Had plaintiff received the decision affirming his grievance from prison officials before he filed his federal lawsuit, he would have exhausted his administrative remedies as required under § 1997e(a). Similarly, he would have exhausted his administrative remedies if he had assumed his complaint to be denied when 30 days had elapsed and appealed the assumed denial, as he was authorized to do under Wis. Admin. Code § DOC 310.12(3). However, because he filed his lawsuit before receiving an answer to either his initial grievance or to an appeal of that grievance, he failed to exhaust his administrative remedies with respect to inmate complaint number GBCI-2006-10334.
3. Inmate Complaint #GBCI-2006-11681
On April 21, 2006, plaintiff filed an inmate complaint numbered GBCI-2006-11681, alleging that he had been refused pain medication and medical treatment for his back on the weekend of March 31, 2006. On May 19, 2006, the institution complaint examiner dismissed the grievance. A copy of the decision was provided to plaintiff on May 22, 2006.

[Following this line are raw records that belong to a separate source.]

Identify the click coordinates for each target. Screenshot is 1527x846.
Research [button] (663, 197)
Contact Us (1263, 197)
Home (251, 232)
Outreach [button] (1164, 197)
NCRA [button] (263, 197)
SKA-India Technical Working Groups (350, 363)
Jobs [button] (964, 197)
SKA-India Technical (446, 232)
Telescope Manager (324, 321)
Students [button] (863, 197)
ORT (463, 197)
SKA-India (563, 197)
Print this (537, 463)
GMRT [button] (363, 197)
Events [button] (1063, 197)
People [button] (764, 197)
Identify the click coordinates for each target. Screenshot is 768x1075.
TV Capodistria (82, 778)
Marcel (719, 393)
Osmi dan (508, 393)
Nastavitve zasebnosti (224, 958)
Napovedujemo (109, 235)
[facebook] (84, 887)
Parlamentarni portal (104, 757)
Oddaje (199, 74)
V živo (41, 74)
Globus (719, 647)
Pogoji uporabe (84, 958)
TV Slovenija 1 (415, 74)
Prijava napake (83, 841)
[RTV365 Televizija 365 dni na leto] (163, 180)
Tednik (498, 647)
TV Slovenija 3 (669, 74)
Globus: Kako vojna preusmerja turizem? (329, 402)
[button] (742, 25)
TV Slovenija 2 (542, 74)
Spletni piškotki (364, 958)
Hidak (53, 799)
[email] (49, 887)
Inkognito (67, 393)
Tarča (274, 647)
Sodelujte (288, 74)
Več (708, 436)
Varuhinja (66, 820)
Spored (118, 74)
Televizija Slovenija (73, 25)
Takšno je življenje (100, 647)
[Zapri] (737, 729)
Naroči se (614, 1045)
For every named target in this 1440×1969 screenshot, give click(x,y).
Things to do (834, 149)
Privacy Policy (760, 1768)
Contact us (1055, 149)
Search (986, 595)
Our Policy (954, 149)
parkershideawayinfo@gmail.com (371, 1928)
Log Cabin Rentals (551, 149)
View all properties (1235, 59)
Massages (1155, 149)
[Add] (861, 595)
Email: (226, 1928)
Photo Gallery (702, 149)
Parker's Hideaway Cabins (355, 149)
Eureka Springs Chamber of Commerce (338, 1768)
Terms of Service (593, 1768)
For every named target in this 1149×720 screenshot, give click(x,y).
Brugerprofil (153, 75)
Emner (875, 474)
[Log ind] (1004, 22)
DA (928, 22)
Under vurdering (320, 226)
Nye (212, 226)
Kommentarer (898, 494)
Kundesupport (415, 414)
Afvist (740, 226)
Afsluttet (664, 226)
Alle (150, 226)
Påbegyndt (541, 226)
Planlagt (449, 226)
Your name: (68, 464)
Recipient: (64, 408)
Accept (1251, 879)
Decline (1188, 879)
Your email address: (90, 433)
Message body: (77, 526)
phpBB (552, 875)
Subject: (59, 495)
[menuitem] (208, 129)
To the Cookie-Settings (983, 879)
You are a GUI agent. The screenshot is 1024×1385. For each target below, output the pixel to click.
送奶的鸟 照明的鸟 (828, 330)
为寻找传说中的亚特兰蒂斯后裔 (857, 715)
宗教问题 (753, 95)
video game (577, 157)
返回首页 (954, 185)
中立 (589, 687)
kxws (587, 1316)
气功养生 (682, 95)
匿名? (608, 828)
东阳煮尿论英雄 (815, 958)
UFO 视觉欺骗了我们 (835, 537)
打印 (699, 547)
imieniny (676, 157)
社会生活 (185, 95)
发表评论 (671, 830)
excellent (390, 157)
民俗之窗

When an institution complaint examiner renders an unfavorable decision on an inmate's grievance,
[a] complainant dissatisfied with [the] . . . decision may, within 10 calendar days after the date of the decision, appeal that decision by filing a written request for review with the corrections complaint examiner on forms supplied for that purpose.
Wis. Admin. Code § DOC 310.13(1). Although plaintiff received notification on May 22, 2006 that his complaint had been dismissed, he did not appeal the decision until June 12, 2006, more than ten days after the decision had been rendered. Therefore, the corrections complaint examiner did not consider the appeal because it was untimely.
"To exhaust remedies, a prisoner must file complaints and appeals in the place, and at the time, the prison's administrative rules require." Pozo, 286 F.3d at 1025. An inmate who fails to "us[e] all steps that the agency holds out, and do so properly" is foreclosed by 42 U.S.C. § 1997(e) from bringing a suit. Woodford v. Ngo, 126 S. Ct. 2378, 2380-2381 (2006) (citing Pozo, 286 F.3d at 1024). Because plaintiff did not exhaust any of his three prison grievances regarding the treatment he was allegedly denied on the weekend of March 31, 2006 before he filed suit in this court, defendant's motion to dismiss must be granted.
ORDER
IT IS ORDERED that defendant's motion to dismiss plaintiff's complaint is GRANTED. The clerk of court is directed to enter judgment in favor of defendant and close this case.